Exercise aim
Transcribe exactly, and without pictures, only the lines from the one bearing "gäller för mobilabonnemang" through the final line of the data below.

........

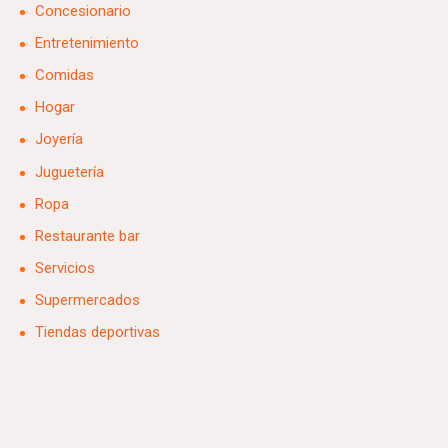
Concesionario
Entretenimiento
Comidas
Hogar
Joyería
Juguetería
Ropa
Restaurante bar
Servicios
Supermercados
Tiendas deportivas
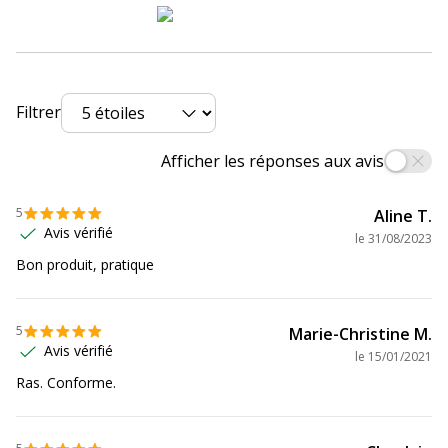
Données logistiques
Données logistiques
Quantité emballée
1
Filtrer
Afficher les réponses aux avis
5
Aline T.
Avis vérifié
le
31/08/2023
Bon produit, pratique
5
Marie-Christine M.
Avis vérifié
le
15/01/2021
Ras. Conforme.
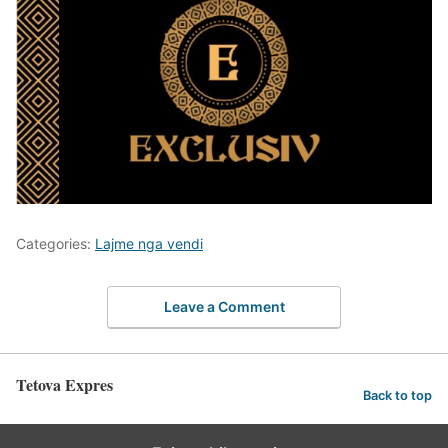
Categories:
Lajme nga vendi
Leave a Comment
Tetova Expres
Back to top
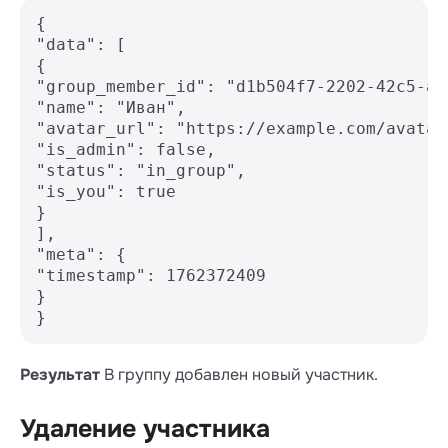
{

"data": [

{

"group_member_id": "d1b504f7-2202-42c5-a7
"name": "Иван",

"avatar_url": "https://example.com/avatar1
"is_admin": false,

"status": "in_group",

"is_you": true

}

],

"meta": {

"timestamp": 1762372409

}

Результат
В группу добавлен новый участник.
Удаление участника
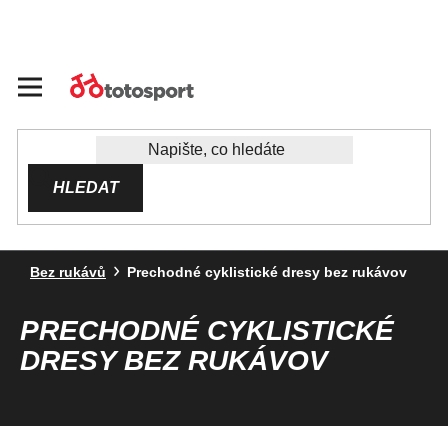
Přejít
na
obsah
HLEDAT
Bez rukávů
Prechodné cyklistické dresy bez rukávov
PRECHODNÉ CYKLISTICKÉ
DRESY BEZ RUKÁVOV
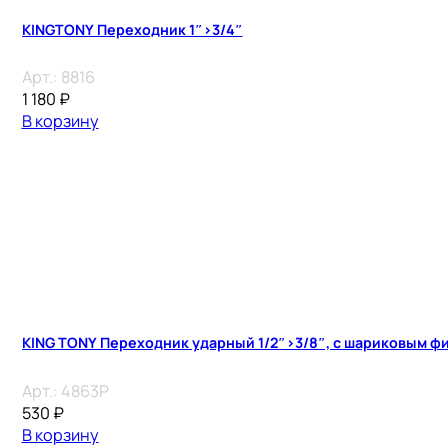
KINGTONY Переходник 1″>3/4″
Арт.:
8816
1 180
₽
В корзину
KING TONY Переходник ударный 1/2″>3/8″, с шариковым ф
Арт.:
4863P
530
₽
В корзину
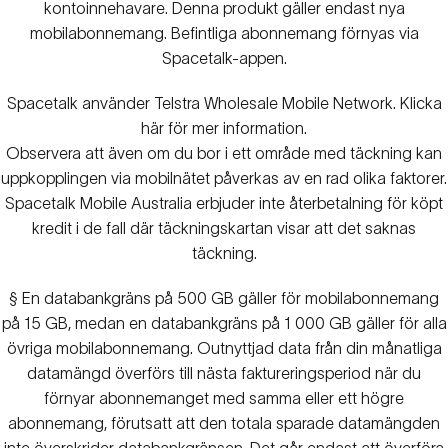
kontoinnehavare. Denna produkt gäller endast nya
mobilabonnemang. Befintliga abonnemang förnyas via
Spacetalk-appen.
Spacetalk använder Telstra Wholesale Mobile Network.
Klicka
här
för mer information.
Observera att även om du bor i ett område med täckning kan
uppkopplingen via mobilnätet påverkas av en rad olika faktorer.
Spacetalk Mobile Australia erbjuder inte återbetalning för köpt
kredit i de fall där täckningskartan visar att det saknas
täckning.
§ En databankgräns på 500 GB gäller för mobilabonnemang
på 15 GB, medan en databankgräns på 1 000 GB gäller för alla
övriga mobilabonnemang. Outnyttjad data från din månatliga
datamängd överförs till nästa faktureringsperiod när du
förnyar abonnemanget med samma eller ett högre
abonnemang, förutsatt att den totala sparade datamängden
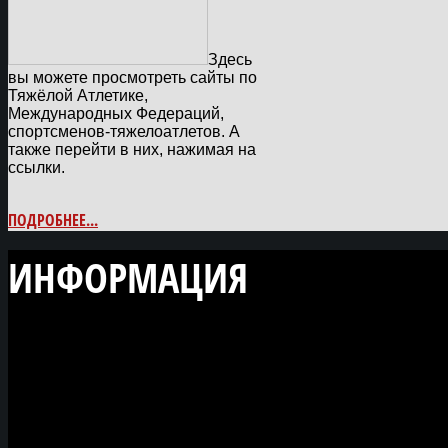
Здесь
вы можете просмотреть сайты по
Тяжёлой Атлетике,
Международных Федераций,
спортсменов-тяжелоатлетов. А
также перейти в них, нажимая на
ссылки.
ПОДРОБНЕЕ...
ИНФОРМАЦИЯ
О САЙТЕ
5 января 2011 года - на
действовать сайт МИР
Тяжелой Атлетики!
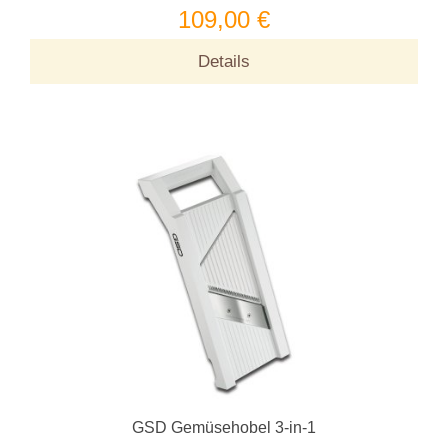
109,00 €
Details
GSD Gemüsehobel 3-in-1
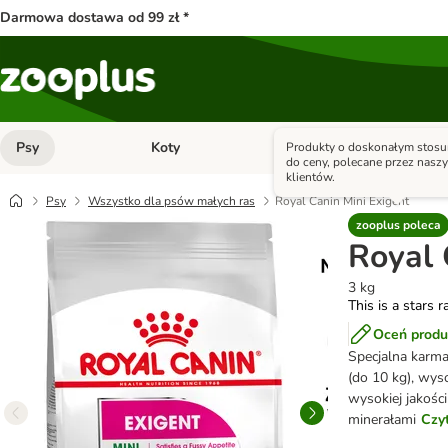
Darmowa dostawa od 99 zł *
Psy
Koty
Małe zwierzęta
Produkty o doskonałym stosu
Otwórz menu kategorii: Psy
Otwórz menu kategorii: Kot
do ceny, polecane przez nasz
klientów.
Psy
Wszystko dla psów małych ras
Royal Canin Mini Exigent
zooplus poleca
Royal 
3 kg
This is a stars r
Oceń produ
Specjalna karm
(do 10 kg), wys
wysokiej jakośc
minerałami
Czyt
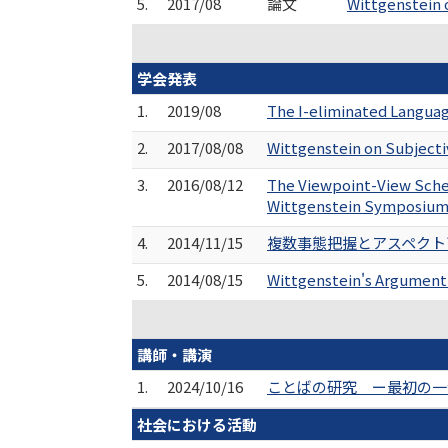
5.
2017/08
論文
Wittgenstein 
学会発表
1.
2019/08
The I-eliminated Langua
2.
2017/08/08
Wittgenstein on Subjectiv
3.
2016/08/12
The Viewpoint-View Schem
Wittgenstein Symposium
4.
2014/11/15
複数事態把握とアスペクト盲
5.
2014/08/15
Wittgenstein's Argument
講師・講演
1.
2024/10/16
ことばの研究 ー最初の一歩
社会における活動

........

Result below
§ En databankgräns på 500 GB gäller för mobilabonnemang
på 15 GB, medan en databankgräns på 1 000 GB gäller för alla
övriga mobilabonnemang. Outnyttjad data från din månatliga
datamängd överförs till nästa faktureringsperiod när du
förnyar abonnemanget med samma eller ett högre
abonnemang, förutsatt att den totala sparade datamängden
Здесь
вы можете просмотреть сайты по
Тяжёлой Атлетике,
Международных Федераций,
спортсменов-тяжелоатлетов. А
также перейти в них, нажимая на
ссылки.
ПОДРОБНЕЕ...
ИНФОРМАЦИЯ
О САЙТЕ
5 января 2011 года - на
действовать сайт МИР
Тяжелой Атлетики!
109,00 €
Details
GSD Gemüsehobel 3-in-1
Darmowa dostawa od 99 zł *
Psy
Koty
Małe zwierzęta
Produkty o doskonałym stosu
Otwórz menu kategorii: Psy
Otwórz menu kategorii: Kot
do ceny, polecane przez nasz
klientów.
Psy
Wszystko dla psów małych ras
Royal Canin Mini Exigent
zooplus poleca
Royal 
3 kg
This is a stars r
Oceń produ
Specjalna karm
(do 10 kg), wys
wysokiej jakośc
minerałami
Czyt
5.
2017/08
論文
Wittgenstein 
学会発表
1.
2019/08
The I-eliminated Langua
2.
2017/08/08
Wittgenstein on Subjectiv
3.
2016/08/12
The Viewpoint-View Schem
Wittgenstein Symposium
4.
2014/11/15
複数事態把握とアスペクト盲
5.
2014/08/15
Wittgenstein's Argument
講師・講演
1.
2024/10/16
ことばの研究 ー最初の一歩
社会における活動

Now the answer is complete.